NAME
WWW::Agent::Plugins::Director - plugin for controlling an agent
SYNOPSIS
use WWW::Agent;
use WWW::Agent::Plugins::Director;
my $a = new WWW::Agent (plugins => [
...,
new WWW::Agent::Plugins::Director,
....
]);
# do it manually (consider to use WWW::Agent::Zombie)
use POE;
POE::Kernel->post ( 'agent', 'director_execute', 'zombie', $weezl );
$a->run;
DESCRIPTION
This plugin for WWW::Agent allows to send the agent a script, written in WeeZL. That can direct the agent to visit particular pages, assert that the URL is what you expect, wait for some time, check for text in the page, fill out forms and automatically click on URLs.
The language also allows to define functional blocks which are executed whenever a specified URL is visited.
Requisites
If you use this plugin then you must make sure that also WWW::Agent::Plugins::Focus is loaded first.
Web Zombie Language (WeeZL)
The Web Zombie Language, pronounced weezle, specifies the behaviour of a virtual web user. It also allows to define assertions and conditions to be checked at certain times. The former can be used for testing web sites, the latter to trigger customized actions.

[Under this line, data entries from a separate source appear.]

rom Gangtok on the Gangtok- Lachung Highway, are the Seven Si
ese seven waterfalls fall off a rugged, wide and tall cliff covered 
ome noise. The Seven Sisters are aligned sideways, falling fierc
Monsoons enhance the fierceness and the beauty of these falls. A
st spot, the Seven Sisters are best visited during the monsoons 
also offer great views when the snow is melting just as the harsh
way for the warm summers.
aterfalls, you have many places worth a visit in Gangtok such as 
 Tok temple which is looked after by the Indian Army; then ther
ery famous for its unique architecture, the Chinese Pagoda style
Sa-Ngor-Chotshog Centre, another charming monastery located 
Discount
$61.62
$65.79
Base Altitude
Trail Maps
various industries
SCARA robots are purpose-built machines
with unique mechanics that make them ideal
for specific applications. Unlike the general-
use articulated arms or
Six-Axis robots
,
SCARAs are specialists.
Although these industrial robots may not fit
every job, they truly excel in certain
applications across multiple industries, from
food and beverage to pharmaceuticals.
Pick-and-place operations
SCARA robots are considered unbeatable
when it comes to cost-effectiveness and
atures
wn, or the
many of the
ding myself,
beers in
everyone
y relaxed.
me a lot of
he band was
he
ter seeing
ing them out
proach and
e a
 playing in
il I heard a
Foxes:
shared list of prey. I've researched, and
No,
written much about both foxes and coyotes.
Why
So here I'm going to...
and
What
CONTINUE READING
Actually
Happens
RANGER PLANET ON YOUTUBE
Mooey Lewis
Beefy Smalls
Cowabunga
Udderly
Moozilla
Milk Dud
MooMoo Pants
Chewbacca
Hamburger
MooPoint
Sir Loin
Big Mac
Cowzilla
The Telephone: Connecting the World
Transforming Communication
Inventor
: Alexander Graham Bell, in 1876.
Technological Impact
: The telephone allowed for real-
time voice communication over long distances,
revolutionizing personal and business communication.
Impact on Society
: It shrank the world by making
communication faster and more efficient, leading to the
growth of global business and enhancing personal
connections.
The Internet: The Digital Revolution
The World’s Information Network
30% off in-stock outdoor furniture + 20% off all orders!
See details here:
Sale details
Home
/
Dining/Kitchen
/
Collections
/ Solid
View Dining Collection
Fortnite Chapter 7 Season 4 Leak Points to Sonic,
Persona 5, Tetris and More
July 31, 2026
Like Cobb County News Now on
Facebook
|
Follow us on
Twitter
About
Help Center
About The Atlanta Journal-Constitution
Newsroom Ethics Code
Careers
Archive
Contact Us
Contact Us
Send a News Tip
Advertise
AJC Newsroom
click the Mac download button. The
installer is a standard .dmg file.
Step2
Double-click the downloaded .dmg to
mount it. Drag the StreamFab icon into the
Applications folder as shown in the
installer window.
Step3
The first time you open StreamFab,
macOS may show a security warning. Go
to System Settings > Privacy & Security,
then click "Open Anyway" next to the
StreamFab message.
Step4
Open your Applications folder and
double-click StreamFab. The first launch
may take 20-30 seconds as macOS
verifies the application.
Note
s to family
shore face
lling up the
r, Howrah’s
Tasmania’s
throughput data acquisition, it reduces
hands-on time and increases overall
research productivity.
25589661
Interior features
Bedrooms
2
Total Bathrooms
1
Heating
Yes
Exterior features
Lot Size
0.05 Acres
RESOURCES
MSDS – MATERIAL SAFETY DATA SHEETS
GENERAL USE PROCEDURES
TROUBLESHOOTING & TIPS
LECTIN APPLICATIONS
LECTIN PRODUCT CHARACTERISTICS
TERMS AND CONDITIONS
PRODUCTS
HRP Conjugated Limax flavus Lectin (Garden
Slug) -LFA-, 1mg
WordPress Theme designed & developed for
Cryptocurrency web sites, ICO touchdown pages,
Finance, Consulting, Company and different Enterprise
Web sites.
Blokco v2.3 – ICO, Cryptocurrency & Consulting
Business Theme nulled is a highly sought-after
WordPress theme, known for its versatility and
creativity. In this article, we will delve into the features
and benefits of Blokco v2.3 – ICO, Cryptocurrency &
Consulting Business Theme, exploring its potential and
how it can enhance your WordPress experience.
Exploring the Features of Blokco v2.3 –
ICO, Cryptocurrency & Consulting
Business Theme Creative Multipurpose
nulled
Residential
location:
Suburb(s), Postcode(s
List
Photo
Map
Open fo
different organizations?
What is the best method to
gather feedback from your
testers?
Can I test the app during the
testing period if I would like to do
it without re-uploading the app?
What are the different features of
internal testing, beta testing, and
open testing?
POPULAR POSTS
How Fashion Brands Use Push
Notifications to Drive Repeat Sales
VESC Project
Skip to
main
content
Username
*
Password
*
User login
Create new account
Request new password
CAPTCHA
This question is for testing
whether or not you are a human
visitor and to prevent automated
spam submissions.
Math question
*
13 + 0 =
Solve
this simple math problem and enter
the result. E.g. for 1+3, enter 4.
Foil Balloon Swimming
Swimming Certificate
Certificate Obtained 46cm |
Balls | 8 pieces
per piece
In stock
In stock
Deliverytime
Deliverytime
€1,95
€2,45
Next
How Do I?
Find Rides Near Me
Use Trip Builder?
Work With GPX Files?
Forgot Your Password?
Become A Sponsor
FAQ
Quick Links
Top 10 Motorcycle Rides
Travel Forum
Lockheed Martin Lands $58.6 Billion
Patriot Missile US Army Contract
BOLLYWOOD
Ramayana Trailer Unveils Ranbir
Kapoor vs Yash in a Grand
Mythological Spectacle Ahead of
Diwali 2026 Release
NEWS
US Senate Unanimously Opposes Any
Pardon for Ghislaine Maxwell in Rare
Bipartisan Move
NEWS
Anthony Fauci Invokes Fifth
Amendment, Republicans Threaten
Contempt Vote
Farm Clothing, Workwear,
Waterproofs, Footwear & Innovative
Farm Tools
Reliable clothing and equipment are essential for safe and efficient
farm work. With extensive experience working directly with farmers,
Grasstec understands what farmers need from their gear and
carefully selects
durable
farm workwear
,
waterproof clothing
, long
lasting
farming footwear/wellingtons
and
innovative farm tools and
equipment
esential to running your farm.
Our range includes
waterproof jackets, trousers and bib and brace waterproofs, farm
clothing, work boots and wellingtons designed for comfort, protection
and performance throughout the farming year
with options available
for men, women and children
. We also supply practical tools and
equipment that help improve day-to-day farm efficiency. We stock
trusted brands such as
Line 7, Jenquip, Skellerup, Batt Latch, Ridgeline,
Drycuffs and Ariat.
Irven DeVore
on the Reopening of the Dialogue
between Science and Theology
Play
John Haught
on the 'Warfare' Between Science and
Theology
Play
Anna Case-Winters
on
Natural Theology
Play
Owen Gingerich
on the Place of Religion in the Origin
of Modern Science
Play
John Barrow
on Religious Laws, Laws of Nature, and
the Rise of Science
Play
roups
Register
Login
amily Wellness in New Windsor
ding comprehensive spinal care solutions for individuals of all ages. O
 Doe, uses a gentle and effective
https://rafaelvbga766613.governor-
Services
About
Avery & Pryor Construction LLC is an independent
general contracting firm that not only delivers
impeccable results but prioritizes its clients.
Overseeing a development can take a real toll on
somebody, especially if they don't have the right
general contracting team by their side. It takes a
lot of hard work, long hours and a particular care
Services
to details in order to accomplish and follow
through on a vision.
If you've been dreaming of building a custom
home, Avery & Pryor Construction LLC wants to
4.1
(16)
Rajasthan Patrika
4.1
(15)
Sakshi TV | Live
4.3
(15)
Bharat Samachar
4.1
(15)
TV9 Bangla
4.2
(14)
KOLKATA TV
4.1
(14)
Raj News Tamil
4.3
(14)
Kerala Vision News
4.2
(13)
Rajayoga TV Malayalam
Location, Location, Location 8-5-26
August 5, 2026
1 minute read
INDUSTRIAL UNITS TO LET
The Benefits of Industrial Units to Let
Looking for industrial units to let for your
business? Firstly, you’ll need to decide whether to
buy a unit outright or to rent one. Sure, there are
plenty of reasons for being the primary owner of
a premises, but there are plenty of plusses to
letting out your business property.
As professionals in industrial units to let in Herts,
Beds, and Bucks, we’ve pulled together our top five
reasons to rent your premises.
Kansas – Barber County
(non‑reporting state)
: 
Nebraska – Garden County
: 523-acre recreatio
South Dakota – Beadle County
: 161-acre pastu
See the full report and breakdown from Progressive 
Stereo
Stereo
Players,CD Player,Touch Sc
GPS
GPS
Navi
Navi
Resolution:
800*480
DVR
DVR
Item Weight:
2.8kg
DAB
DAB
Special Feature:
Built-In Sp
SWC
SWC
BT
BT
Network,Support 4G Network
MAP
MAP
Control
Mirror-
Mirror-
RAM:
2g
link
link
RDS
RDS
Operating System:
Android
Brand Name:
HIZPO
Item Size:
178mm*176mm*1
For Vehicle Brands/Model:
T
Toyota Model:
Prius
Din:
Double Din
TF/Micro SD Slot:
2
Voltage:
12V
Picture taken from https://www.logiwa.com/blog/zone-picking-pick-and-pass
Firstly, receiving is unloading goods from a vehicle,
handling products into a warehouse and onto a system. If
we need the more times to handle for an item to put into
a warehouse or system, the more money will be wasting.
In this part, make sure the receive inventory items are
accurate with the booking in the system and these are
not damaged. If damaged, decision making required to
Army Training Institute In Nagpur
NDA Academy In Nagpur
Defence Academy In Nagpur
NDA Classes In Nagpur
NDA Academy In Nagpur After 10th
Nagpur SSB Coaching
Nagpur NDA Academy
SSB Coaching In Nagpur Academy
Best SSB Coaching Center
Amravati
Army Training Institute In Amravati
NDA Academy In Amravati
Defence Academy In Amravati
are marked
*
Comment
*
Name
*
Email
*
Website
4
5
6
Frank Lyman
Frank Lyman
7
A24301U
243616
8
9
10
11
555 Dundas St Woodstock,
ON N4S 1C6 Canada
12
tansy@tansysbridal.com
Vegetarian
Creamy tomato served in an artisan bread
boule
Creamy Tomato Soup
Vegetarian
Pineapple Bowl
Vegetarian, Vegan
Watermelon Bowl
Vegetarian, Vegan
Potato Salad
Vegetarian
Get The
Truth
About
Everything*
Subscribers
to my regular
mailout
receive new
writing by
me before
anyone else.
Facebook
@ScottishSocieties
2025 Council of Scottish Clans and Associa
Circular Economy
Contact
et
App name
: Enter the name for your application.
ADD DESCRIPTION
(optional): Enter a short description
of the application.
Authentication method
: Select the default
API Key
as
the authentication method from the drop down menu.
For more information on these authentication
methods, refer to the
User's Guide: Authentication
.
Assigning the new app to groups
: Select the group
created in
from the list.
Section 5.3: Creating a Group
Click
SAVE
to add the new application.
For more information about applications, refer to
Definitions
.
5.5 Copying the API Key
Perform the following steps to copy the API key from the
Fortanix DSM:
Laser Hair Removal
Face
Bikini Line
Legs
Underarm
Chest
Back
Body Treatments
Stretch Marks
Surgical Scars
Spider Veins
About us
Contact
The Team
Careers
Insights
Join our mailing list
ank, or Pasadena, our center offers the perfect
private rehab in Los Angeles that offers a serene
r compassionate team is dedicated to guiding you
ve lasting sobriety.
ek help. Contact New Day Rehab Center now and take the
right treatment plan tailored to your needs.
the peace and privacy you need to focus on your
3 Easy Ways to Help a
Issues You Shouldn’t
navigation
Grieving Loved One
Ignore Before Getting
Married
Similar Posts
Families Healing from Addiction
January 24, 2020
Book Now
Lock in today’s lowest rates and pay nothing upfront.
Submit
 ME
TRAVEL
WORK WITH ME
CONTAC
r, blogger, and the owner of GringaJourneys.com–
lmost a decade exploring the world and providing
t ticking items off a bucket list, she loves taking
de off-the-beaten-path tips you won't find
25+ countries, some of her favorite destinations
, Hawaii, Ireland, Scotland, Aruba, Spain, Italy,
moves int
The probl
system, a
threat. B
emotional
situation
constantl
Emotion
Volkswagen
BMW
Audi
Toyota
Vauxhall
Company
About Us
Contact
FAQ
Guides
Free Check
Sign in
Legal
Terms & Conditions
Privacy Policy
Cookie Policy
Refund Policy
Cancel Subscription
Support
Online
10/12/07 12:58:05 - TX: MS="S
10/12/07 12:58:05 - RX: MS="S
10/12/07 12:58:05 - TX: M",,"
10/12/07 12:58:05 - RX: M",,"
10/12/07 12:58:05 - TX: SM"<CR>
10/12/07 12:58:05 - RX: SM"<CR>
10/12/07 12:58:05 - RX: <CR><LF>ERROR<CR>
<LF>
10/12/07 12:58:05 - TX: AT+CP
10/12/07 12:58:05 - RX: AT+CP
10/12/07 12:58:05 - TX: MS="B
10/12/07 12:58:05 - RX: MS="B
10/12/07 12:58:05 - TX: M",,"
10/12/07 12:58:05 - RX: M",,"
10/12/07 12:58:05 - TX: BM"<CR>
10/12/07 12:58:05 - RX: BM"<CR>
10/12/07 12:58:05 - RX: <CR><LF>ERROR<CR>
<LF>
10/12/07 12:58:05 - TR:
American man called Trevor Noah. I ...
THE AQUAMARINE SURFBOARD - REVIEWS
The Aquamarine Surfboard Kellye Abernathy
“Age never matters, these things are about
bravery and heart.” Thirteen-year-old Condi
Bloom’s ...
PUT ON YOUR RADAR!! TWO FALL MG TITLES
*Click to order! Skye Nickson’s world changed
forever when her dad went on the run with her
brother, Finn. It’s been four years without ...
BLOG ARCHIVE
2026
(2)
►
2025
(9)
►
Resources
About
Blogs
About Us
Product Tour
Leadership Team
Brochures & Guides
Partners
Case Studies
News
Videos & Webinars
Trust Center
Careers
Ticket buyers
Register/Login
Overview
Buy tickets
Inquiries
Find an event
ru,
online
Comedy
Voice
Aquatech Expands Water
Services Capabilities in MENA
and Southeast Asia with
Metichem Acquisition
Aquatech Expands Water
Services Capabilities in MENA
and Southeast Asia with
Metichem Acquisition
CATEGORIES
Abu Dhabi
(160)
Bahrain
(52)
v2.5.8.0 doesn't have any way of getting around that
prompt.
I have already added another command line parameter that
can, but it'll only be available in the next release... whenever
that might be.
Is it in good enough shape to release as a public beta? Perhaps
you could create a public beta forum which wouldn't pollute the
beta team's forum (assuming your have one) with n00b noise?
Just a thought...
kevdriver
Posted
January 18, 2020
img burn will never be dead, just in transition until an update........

WeeZL is for most of its part a procedural language, so commands are executed in sequential order, as given in the text.
Comments
WeeZL can contain comments, similar to Perl these start with a hash sign (#) and reach until the end of the same line.
Actions
Actions are the primitives which can be executed. As such, they can fail and doing so, an internal exception is raised. This is not fatal to the process as actions can be combined such that one failure can be compensated by another action.
The agent is also using the concept of a focus: At any page, the browser can be asked to focus on a particular subelement (interpreting the HTML as an decent XML document). The focus can be narrowed down. After every statement, though, the focus is reset to the whole page.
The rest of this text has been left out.